(EXERCISE AIM): Report how many lines of the listing contain the string "Bazar", with no other words.

(ENTRIES PROVIDED):
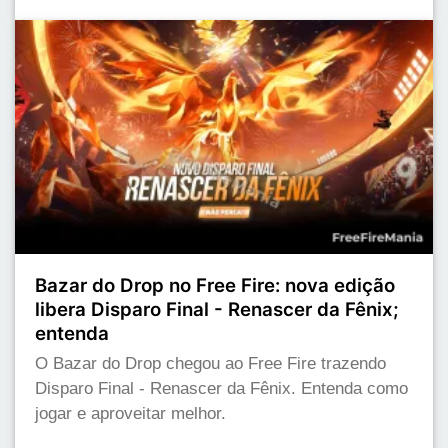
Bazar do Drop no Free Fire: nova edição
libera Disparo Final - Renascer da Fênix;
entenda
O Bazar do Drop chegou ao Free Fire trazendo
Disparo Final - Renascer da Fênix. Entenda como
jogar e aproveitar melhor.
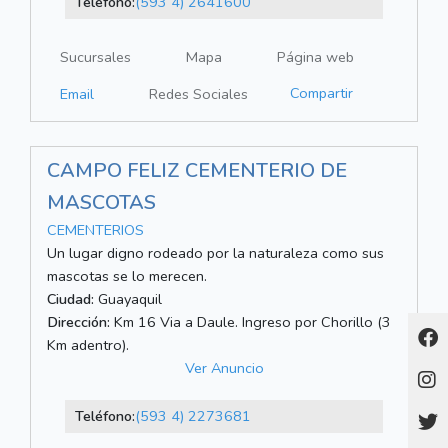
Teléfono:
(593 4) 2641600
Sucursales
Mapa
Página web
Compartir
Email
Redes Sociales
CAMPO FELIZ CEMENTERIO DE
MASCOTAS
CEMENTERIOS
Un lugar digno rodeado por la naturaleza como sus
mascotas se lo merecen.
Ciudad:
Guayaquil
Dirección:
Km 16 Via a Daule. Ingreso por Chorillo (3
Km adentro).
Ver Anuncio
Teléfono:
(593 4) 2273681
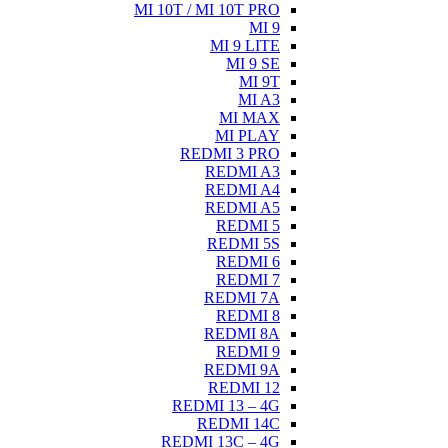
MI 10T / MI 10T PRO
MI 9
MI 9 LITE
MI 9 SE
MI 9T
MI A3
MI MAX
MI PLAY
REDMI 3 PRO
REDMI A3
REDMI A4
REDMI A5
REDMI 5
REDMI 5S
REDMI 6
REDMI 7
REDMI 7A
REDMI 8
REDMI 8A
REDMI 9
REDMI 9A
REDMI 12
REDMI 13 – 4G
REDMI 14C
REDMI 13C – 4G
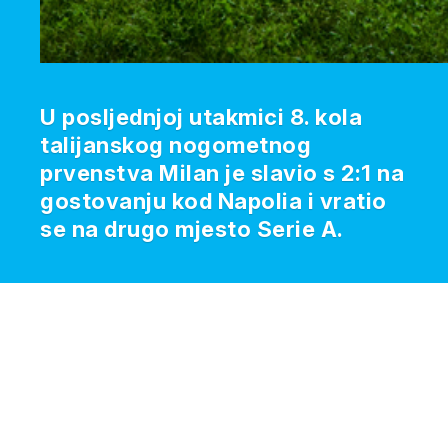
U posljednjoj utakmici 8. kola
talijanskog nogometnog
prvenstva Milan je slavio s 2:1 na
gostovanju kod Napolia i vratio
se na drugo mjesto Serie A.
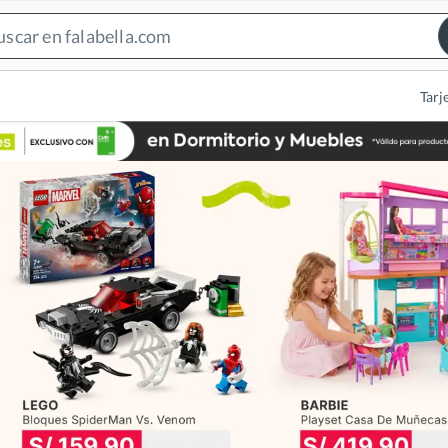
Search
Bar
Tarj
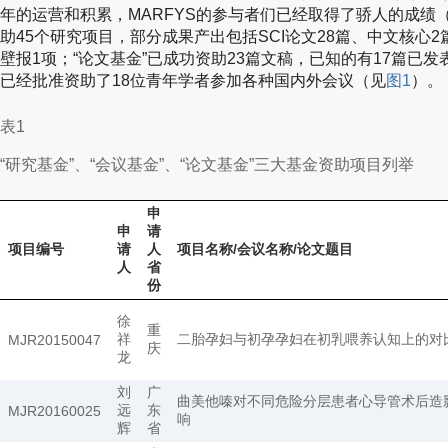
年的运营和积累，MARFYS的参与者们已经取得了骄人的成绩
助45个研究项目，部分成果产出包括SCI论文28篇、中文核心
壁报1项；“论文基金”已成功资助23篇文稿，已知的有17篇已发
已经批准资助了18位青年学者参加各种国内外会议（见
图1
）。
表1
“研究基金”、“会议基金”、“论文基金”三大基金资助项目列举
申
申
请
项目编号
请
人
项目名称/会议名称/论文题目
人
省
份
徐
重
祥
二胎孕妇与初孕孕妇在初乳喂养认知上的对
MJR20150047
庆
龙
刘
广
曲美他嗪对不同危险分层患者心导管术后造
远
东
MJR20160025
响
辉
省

...

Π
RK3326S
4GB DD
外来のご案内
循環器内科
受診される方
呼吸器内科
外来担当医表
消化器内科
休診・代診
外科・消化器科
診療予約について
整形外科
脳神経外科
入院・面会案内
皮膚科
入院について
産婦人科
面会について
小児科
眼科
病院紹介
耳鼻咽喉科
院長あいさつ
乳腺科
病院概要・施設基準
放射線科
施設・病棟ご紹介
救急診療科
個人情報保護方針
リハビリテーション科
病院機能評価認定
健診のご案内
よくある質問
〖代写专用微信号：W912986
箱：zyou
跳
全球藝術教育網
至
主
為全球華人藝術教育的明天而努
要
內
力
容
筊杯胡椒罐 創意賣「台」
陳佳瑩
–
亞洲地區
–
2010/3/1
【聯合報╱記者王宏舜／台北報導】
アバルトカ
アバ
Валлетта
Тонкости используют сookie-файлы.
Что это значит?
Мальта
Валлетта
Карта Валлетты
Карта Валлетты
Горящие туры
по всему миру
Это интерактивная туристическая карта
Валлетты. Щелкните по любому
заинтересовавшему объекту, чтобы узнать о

==

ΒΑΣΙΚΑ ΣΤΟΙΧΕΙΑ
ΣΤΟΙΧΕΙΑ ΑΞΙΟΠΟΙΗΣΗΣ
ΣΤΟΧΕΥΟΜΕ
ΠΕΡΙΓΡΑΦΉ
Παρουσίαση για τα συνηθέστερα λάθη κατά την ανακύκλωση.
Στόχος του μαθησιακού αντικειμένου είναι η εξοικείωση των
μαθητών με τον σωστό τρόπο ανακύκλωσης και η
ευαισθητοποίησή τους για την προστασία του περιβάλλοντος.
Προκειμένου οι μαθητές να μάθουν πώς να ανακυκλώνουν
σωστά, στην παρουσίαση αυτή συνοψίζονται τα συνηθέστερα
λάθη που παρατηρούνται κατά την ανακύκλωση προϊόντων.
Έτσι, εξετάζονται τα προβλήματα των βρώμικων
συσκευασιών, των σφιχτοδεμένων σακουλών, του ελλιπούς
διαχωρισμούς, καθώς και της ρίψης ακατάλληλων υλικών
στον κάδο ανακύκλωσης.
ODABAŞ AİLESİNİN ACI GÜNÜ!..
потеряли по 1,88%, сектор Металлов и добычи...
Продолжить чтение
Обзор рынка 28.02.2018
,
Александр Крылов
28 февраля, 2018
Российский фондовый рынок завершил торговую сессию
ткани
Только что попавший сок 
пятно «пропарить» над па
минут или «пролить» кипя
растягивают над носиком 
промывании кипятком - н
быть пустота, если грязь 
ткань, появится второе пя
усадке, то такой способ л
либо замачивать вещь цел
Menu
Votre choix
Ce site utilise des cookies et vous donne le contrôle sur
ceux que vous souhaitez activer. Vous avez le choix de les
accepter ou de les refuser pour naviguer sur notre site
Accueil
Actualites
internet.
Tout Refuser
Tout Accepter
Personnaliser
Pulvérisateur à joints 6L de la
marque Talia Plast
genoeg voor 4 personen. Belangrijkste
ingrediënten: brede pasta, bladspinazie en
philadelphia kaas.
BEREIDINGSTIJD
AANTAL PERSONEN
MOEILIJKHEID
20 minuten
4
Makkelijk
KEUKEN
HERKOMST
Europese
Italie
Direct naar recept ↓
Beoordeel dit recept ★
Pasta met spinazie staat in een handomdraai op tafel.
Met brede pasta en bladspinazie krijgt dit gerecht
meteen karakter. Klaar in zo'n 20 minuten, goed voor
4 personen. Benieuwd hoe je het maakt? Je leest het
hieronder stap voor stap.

(REPLY TO THE TASK): 2